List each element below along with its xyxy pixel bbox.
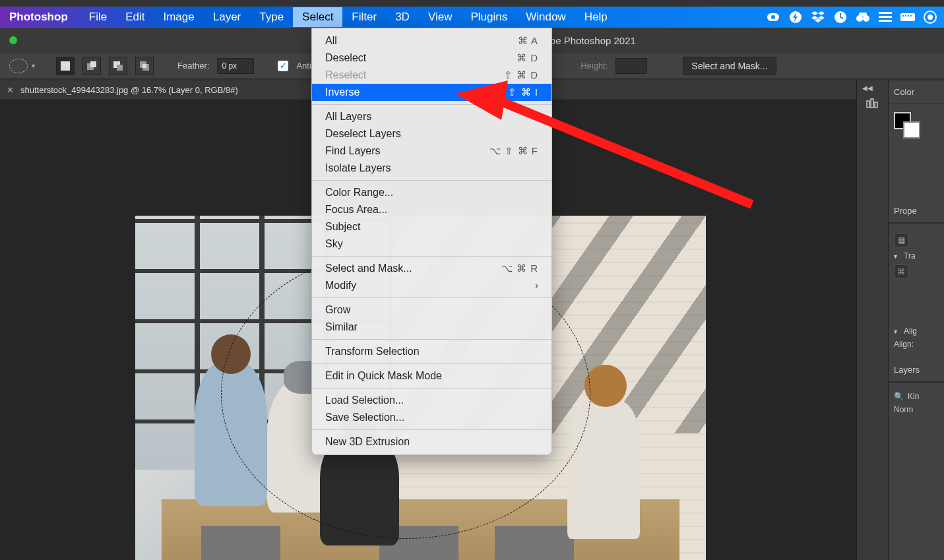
svg-point-1 (771, 15, 775, 19)
tool-preset-dropdown-icon[interactable]: ▾ (32, 62, 35, 69)
color-swatches[interactable] (894, 112, 920, 139)
menu-icon[interactable] (878, 10, 893, 24)
svg-point-16 (928, 15, 933, 20)
menu-item-isolate-layers[interactable]: Isolate Layers (312, 160, 551, 177)
menu-3d[interactable]: 3D (386, 7, 419, 27)
menu-plugins[interactable]: Plugins (461, 7, 517, 27)
right-panel-column: ◀◀ Color Prope ▦ ▾Tra ⌘ ▾Alig Align: Lay… (856, 80, 944, 560)
background-color-swatch[interactable] (903, 121, 920, 139)
clock-icon[interactable] (833, 10, 848, 24)
panel-stack: Color Prope ▦ ▾Tra ⌘ ▾Alig Align: Layers… (889, 80, 944, 560)
menu-item-focus-area[interactable]: Focus Area... (312, 201, 551, 218)
menu-file[interactable]: File (80, 7, 116, 27)
menu-item-inverse[interactable]: Inverse⇧ ⌘ I (312, 84, 551, 101)
svg-rect-7 (879, 12, 892, 14)
feather-input[interactable] (217, 58, 254, 74)
align-section-label[interactable]: Alig (904, 327, 917, 336)
svg-rect-8 (879, 16, 892, 18)
select-and-mask-button[interactable]: Select and Mask... (683, 57, 776, 75)
blend-mode-label[interactable]: Norm (894, 405, 913, 414)
chevron-down-icon[interactable]: ▾ (894, 253, 897, 260)
menu-window[interactable]: Window (517, 7, 575, 27)
panel-properties[interactable]: Prope (889, 199, 944, 223)
status-icons (766, 10, 937, 24)
svg-rect-11 (902, 15, 904, 16)
panel-layers[interactable]: Layers (889, 358, 944, 382)
pixel-layer-icon: ▦ (894, 233, 908, 247)
panel-color[interactable]: Color (889, 80, 944, 104)
menu-help[interactable]: Help (575, 7, 617, 27)
menu-view[interactable]: View (419, 7, 462, 27)
select-menu-dropdown: All⌘ A Deselect⌘ D Reselect⇧ ⌘ D Inverse… (311, 28, 552, 455)
layer-kind-label[interactable]: Kin (908, 392, 919, 401)
keyboard-icon[interactable] (900, 10, 915, 24)
close-tab-icon[interactable]: ✕ (7, 85, 14, 95)
zoom-icon[interactable] (766, 10, 780, 24)
bolt-icon[interactable] (788, 10, 803, 24)
menu-item-deselect[interactable]: Deselect⌘ D (312, 49, 551, 67)
menu-item-all[interactable]: All⌘ A (312, 32, 551, 49)
svg-rect-19 (90, 61, 96, 67)
layer-filter-kind-icon[interactable]: 🔍 (894, 392, 904, 401)
menu-image[interactable]: Image (154, 7, 203, 27)
menu-item-save-selection[interactable]: Save Selection... (312, 409, 551, 426)
binoculars-icon[interactable] (856, 10, 870, 24)
menu-layer[interactable]: Layer (204, 7, 251, 27)
menu-item-sky[interactable]: Sky (312, 235, 551, 253)
selection-intersect-icon[interactable] (135, 57, 154, 75)
menu-type[interactable]: Type (250, 7, 293, 27)
menu-item-reselect: Reselect⇧ ⌘ D (312, 67, 551, 84)
menu-item-modify[interactable]: Modify› (312, 277, 551, 294)
menu-item-find-layers[interactable]: Find Layers⌥ ⇧ ⌘ F (312, 142, 551, 160)
svg-rect-12 (905, 15, 906, 16)
dock-icon-slot[interactable] (864, 96, 882, 111)
svg-rect-17 (61, 61, 70, 71)
menu-item-subject[interactable]: Subject (312, 218, 551, 235)
mac-menubar: Photoshop File Edit Image Layer Type Sel… (0, 7, 944, 28)
menu-item-color-range[interactable]: Color Range... (312, 184, 551, 201)
menu-item-all-layers[interactable]: All Layers (312, 108, 551, 125)
menu-edit[interactable]: Edit (116, 7, 154, 27)
dropbox-icon[interactable] (811, 10, 825, 24)
image-region-laptop (495, 526, 574, 560)
antialias-checkbox[interactable]: ✓ (278, 61, 288, 71)
svg-rect-26 (871, 99, 873, 108)
menu-select[interactable]: Select (293, 7, 342, 27)
traffic-green[interactable] (9, 36, 17, 44)
selection-add-icon[interactable] (82, 57, 101, 75)
panel-dock: ◀◀ (857, 80, 889, 560)
svg-rect-6 (859, 13, 867, 16)
menu-item-similar[interactable]: Similar (312, 319, 551, 336)
svg-rect-9 (879, 20, 892, 22)
traffic-lights[interactable] (9, 36, 17, 44)
svg-rect-27 (875, 102, 877, 108)
svg-rect-25 (867, 101, 869, 108)
menu-item-new-3d-extrusion[interactable]: New 3D Extrusion (312, 433, 551, 451)
selection-subtract-icon[interactable] (109, 57, 127, 75)
chevron-right-icon: › (535, 280, 538, 292)
transform-section-label[interactable]: Tra (904, 251, 916, 261)
svg-rect-13 (908, 15, 909, 16)
height-input[interactable] (615, 58, 647, 74)
marquee-tool-icon[interactable] (9, 59, 28, 73)
document-tab-name[interactable]: shutterstock_499443283.jpg @ 16.7% (Laye… (20, 85, 238, 95)
selection-new-icon[interactable] (56, 57, 75, 75)
menu-filter[interactable]: Filter (342, 7, 386, 27)
menu-item-select-and-mask[interactable]: Select and Mask...⌥ ⌘ R (312, 260, 551, 277)
svg-rect-21 (117, 65, 123, 71)
svg-rect-10 (900, 13, 915, 21)
menu-item-grow[interactable]: Grow (312, 301, 551, 319)
menu-item-load-selection[interactable]: Load Selection... (312, 392, 551, 409)
link-icon[interactable]: ⌘ (894, 264, 908, 279)
chevron-down-icon[interactable]: ▾ (894, 328, 897, 335)
menu-item-transform-selection[interactable]: Transform Selection (312, 343, 551, 360)
svg-rect-14 (910, 15, 912, 16)
menu-item-deselect-layers[interactable]: Deselect Layers (312, 125, 551, 142)
app-name: Photoshop (9, 11, 68, 24)
height-label: Height: (581, 61, 608, 71)
onepass-icon[interactable] (923, 10, 937, 24)
collapse-chevron-icon[interactable]: ◀◀ (862, 84, 873, 92)
menu-item-quick-mask[interactable]: Edit in Quick Mask Mode (312, 367, 551, 385)
image-region-person-head (584, 365, 627, 407)
svg-rect-24 (142, 64, 146, 68)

• _What you are asked to do_
Word for word, give the listing above again, but drop any pictures.

• _Exercise result_
List each element below along with its xyxy pixel bbox.
svg-point-1 (771, 15, 775, 19)
tool-preset-dropdown-icon[interactable]: ▾ (32, 62, 35, 69)
color-swatches[interactable] (894, 112, 920, 139)
menu-icon[interactable] (878, 10, 893, 24)
svg-point-16 (928, 15, 933, 20)
menu-item-isolate-layers[interactable]: Isolate Layers (312, 160, 551, 177)
menu-3d[interactable]: 3D (386, 7, 419, 27)
menu-plugins[interactable]: Plugins (461, 7, 517, 27)
right-panel-column: ◀◀ Color Prope ▦ ▾Tra ⌘ ▾Alig Align: Lay… (856, 80, 944, 560)
background-color-swatch[interactable] (903, 121, 920, 139)
clock-icon[interactable] (833, 10, 848, 24)
panel-stack: Color Prope ▦ ▾Tra ⌘ ▾Alig Align: Layers… (889, 80, 944, 560)
menu-item-focus-area[interactable]: Focus Area... (312, 201, 551, 218)
menu-file[interactable]: File (80, 7, 116, 27)
menu-item-inverse[interactable]: Inverse⇧ ⌘ I (312, 84, 551, 101)
svg-rect-7 (879, 12, 892, 14)
feather-input[interactable] (217, 58, 254, 74)
align-section-label[interactable]: Alig (904, 327, 917, 336)
svg-rect-8 (879, 16, 892, 18)
select-and-mask-button[interactable]: Select and Mask... (683, 57, 776, 75)
blend-mode-label[interactable]: Norm (894, 405, 913, 414)
chevron-down-icon[interactable]: ▾ (894, 253, 897, 260)
menu-window[interactable]: Window (517, 7, 575, 27)
panel-properties[interactable]: Prope (889, 199, 944, 223)
status-icons (766, 10, 937, 24)
svg-rect-11 (902, 15, 904, 16)
panel-layers[interactable]: Layers (889, 358, 944, 382)
pixel-layer-icon: ▦ (894, 233, 908, 247)
panel-color[interactable]: Color (889, 80, 944, 104)
menu-help[interactable]: Help (575, 7, 617, 27)
menu-view[interactable]: View (419, 7, 462, 27)
select-menu-dropdown: All⌘ A Deselect⌘ D Reselect⇧ ⌘ D Inverse… (311, 28, 552, 455)
layer-kind-label[interactable]: Kin (908, 392, 919, 401)
keyboard-icon[interactable] (900, 10, 915, 24)
close-tab-icon[interactable]: ✕ (7, 85, 14, 95)
zoom-icon[interactable] (766, 10, 780, 24)
bolt-icon[interactable] (788, 10, 803, 24)
menu-item-deselect[interactable]: Deselect⌘ D (312, 49, 551, 67)
menu-item-all[interactable]: All⌘ A (312, 32, 551, 49)
svg-rect-19 (90, 61, 96, 67)
layer-filter-kind-icon[interactable]: 🔍 (894, 392, 904, 401)
menu-image[interactable]: Image (154, 7, 203, 27)
menu-item-save-selection[interactable]: Save Selection... (312, 409, 551, 426)
binoculars-icon[interactable] (856, 10, 870, 24)
menu-layer[interactable]: Layer (204, 7, 251, 27)
menu-item-sky[interactable]: Sky (312, 235, 551, 253)
selection-intersect-icon[interactable] (135, 57, 154, 75)
menu-type[interactable]: Type (250, 7, 293, 27)
menu-item-reselect: Reselect⇧ ⌘ D (312, 67, 551, 84)
menu-item-modify[interactable]: Modify› (312, 277, 551, 294)
menu-item-find-layers[interactable]: Find Layers⌥ ⇧ ⌘ F (312, 142, 551, 160)
svg-rect-12 (905, 15, 906, 16)
dock-icon-slot[interactable] (864, 96, 882, 111)
svg-rect-17 (61, 61, 70, 71)
menu-item-subject[interactable]: Subject (312, 218, 551, 235)
mac-menubar: Photoshop File Edit Image Layer Type Sel… (0, 7, 944, 28)
menu-item-color-range[interactable]: Color Range... (312, 184, 551, 201)
menu-item-all-layers[interactable]: All Layers (312, 108, 551, 125)
menu-edit[interactable]: Edit (116, 7, 154, 27)
dropbox-icon[interactable] (811, 10, 825, 24)
image-region-laptop (495, 526, 574, 560)
antialias-checkbox[interactable]: ✓ (278, 61, 288, 71)
svg-rect-26 (871, 99, 873, 108)
menu-select[interactable]: Select (293, 7, 342, 27)
traffic-green[interactable] (9, 36, 17, 44)
selection-add-icon[interactable] (82, 57, 101, 75)
panel-dock: ◀◀ (857, 80, 889, 560)
svg-rect-6 (859, 13, 867, 16)
menu-item-similar[interactable]: Similar (312, 319, 551, 336)
svg-rect-9 (879, 20, 892, 22)
traffic-lights[interactable] (9, 36, 17, 44)
svg-rect-27 (875, 102, 877, 108)
svg-rect-25 (867, 101, 869, 108)
menu-item-new-3d-extrusion[interactable]: New 3D Extrusion (312, 433, 551, 451)
selection-subtract-icon[interactable] (109, 57, 127, 75)
chevron-right-icon: › (535, 280, 538, 292)
transform-section-label[interactable]: Tra (904, 251, 916, 261)
svg-rect-13 (908, 15, 909, 16)
height-input[interactable] (615, 58, 647, 74)
marquee-tool-icon[interactable] (9, 59, 28, 73)
document-tab-name[interactable]: shutterstock_499443283.jpg @ 16.7% (Laye… (20, 85, 238, 95)
selection-new-icon[interactable] (56, 57, 75, 75)
menu-filter[interactable]: Filter (342, 7, 386, 27)
menu-item-select-and-mask[interactable]: Select and Mask...⌥ ⌘ R (312, 260, 551, 277)
svg-rect-21 (117, 65, 123, 71)
svg-rect-10 (900, 13, 915, 21)
menu-item-grow[interactable]: Grow (312, 301, 551, 319)
menu-item-load-selection[interactable]: Load Selection... (312, 392, 551, 409)
link-icon[interactable]: ⌘ (894, 264, 908, 279)
chevron-down-icon[interactable]: ▾ (894, 328, 897, 335)
menu-item-transform-selection[interactable]: Transform Selection (312, 343, 551, 360)
svg-rect-14 (910, 15, 912, 16)
menu-item-deselect-layers[interactable]: Deselect Layers (312, 125, 551, 142)
app-name: Photoshop (9, 11, 68, 24)
height-label: Height: (581, 61, 608, 71)
onepass-icon[interactable] (923, 10, 937, 24)
collapse-chevron-icon[interactable]: ◀◀ (862, 84, 873, 92)
menu-item-quick-mask[interactable]: Edit in Quick Mask Mode (312, 367, 551, 385)
image-region-person-head (584, 365, 627, 407)
svg-rect-24 (142, 64, 146, 68)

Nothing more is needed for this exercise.